Reinforced cement concrete (RCC) structures are prone to damages such as corrosion of reinforcement, surface cracking, debonding and the like. The corrosion process results in two effects, namely, reduction in the diameter of rebar and debonding at the steel/concrete interface. Several researchers have worked to establish a correlation between intrinsic damage features and guide wave signal characteristics. However, the work till date is focused mainly on identifying the individual damage phenomenon, and few researchers have attempted to correlate the combined effect of these damage parameters.
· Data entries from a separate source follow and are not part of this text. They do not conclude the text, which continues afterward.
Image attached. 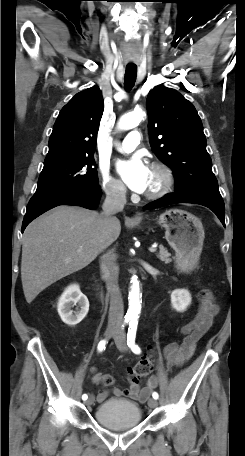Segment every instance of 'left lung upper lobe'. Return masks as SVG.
<instances>
[{
  "mask_svg": "<svg viewBox=\"0 0 245 456\" xmlns=\"http://www.w3.org/2000/svg\"><path fill=\"white\" fill-rule=\"evenodd\" d=\"M150 145L173 170L175 193L222 198L195 107L174 89L156 86L146 100Z\"/></svg>",
  "mask_w": 245,
  "mask_h": 456,
  "instance_id": "obj_1",
  "label": "left lung upper lobe"
}]
</instances>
Therefore, it is an impending task to study the combined influence of corrosion and debonding on wave characteristics and to establish methods to distinguish and correctly quantify the damage level. A three-dimensional finite element model of a RCC beam is developed in the Abaqus software by using an explicit method in order to study wave propagation in an RCC beam after including the two effects of corrosion. The implicit and explicit models are co-executed using standard-explicit co-simulation. It is observed that the reduction in diameter would result in the diminishing of the guided wave amplitude, whereas debonding results in an increase in the guided wave amplitude. It is found that these two complimentary effects on wave features result in a signal that has the same wave features as undamaged rebar that is surrounded by concrete, which could be termed as the zero effect state.